### Required work
Every entry below should be returned exactly as it appears, with pictures left out.

========

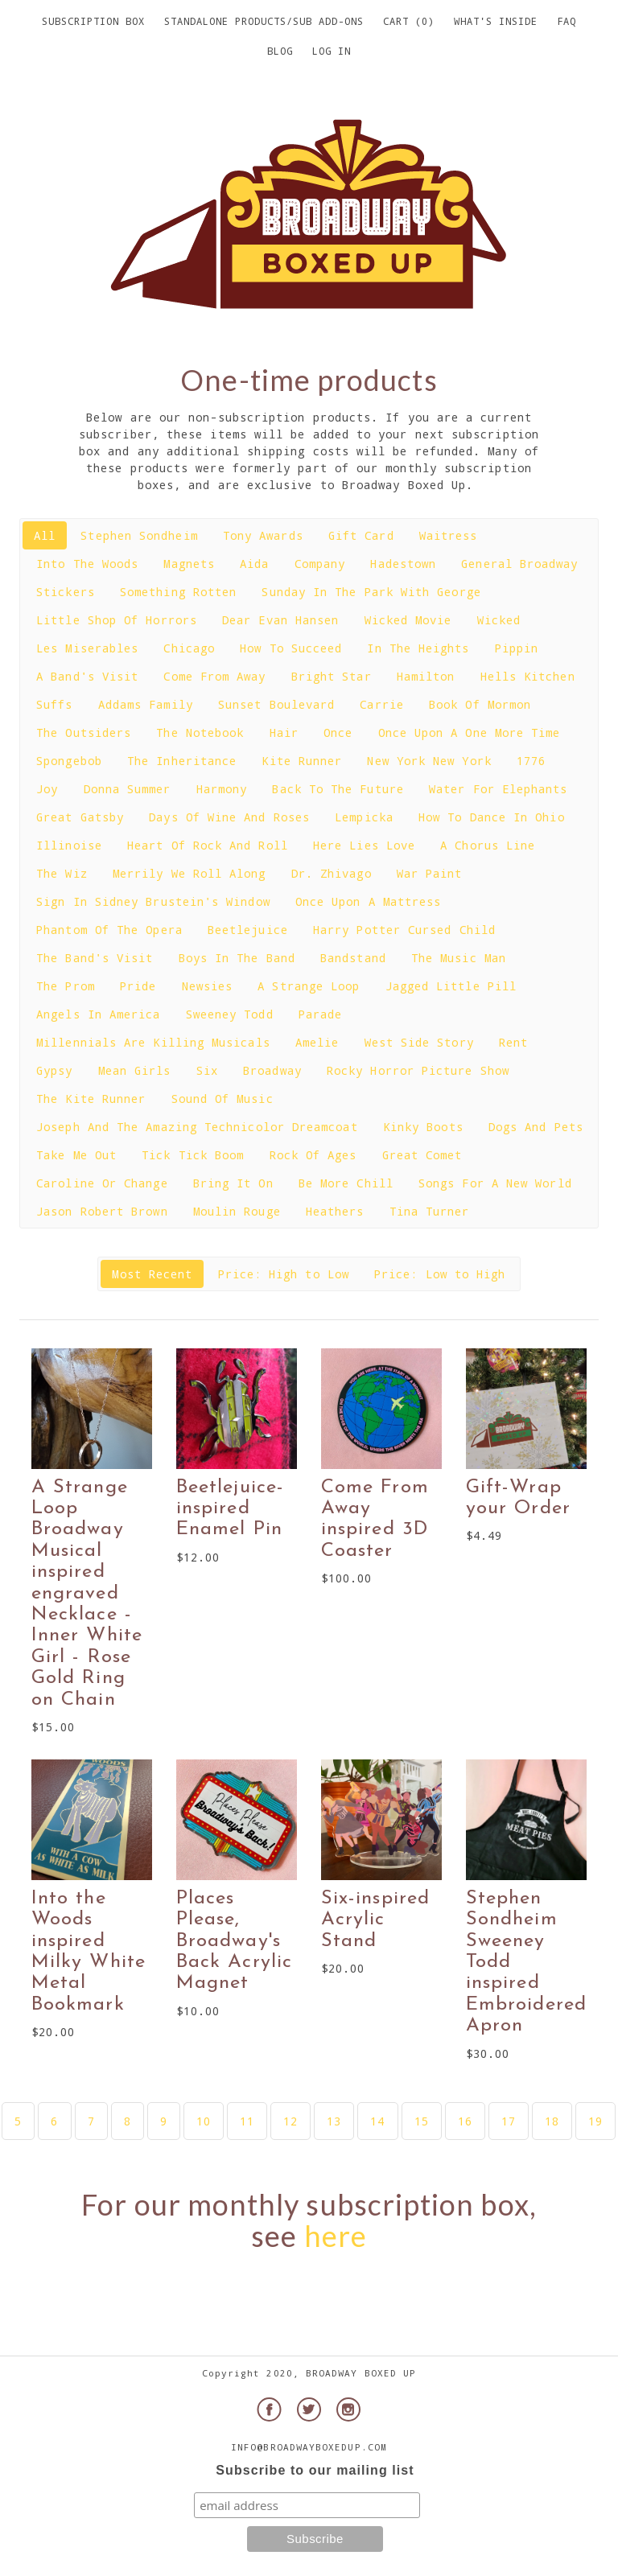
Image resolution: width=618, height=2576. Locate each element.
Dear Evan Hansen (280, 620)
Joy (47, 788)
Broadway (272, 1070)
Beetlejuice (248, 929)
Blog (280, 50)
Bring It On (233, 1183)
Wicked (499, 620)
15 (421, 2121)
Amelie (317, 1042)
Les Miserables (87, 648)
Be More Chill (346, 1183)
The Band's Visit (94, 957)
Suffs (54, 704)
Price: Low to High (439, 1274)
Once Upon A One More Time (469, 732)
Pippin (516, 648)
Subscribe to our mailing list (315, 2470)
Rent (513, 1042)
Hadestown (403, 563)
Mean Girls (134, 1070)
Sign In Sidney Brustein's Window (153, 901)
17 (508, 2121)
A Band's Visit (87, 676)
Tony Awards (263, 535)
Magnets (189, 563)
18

========

### Exercise answer
Image resolution: width=618, height=2576. Locate each element.
Dear Evan Hansen (280, 620)
Joy (47, 788)
Broadway (272, 1070)
Beetlejuice (248, 929)
Blog (280, 50)
Bring It On (233, 1183)
Wicked (499, 620)
15 (421, 2121)
Amelie (317, 1042)
Les Miserables (87, 648)
Be More Chill (346, 1183)
The Band's Visit (94, 957)
Suffs (54, 704)
Price: Low to High (439, 1274)
Once Upon A One More Time (469, 732)
Pippin (516, 648)
Subscribe to our mailing list (315, 2470)
Rent (513, 1042)
Hadestown (403, 563)
Mean Girls (134, 1070)
Sign In Sidney Brustein's Window (153, 901)
17 (508, 2121)
A Band's Visit (87, 676)
Tony Awards (263, 535)
Magnets (189, 563)
18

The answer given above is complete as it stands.